The week's regulatory and academic stories are playing the same chord. A new arXiv paper on Multi-Trait Subspace Steering documents how AI systems can be nudged to amplify dark personality traits — narcissism, manipulation, psychopathy — in ways that produce measurably negative psychological outcomes in users. Separately, Pinterest's CEO is calling for governments to ban under-16s from social media, explicitly invoking the tobacco and alcohol regulatory model. And Kalshi just got temporarily banned in Nevada in an ongoing regulatory battle over prediction markets.

These three stories share a structure: systems that were designed for engagement produce externalities that look, from the outside, like addiction or manipulation, and regulators are reaching for the closest available analogy — vice law. The tobacco comparison is doing a lot of work here. It implies that the harm is known, that the industry has concealed it, and that age-gating is the minimum acceptable intervention.

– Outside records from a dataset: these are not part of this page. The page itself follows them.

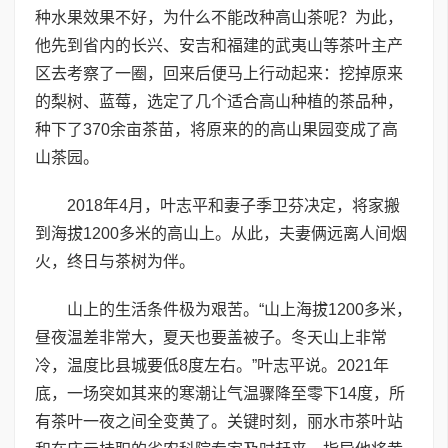
种水果效果不好，为什么不能改种高山茶呢？为此，
他先到省内的长兴、安吉和福建的武夷山等茶叶主产
区去考察了一圈，回来后便马上行动起来：挖掉原来
的梨树、蓝莓，选定了几个适合高山种植的茶品种，
种下了370余亩茶苗，将原来的的高山果园变成了高
山茶园。
2018年4月，叶志平和妻子季卫芬决定，将家搬
到海拔1200多米的高山上。从此，夫妻俩远离人间烟
火，终日与茶树为伴。
山上的生活条件极为艰苦。“山上海拔1200多米，
昼夜温差非常大，夏天也要盖被子。冬天山上非常
冷，温度比县城要低8度左右。”叶志平说。2021年
底，一场突如其来的寒潮让气温骤降至零下14度，所
有茶叶一夜之间全变黄了。关键时刻，丽水市茶叶站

The Multi-Trait Subspace Steering paper is important because it provides a mechanism: it's not that AI systems accidentally produce dark outcomes, it's that the trait space is steerable and the steering can be exploited. A 2024 paper in PNAS by Bai et al. found that RLHF-trained models retain suppressed harmful tendencies that can be recovered with targeted prompting — what the authors called 'latent misalignment.' The Pinterest CEO's tobacco analogy is intuitive but undershoots: tobacco doesn't rewrite itself to target your specific psychological vulnerabilities. These systems do.

The AI investment community has largely treated safety research as a reputational concern rather than a liability concern. The Kalshi and Pinterest stories suggest that window is closing — vice-law frameworks don't ask whether you intended the harm.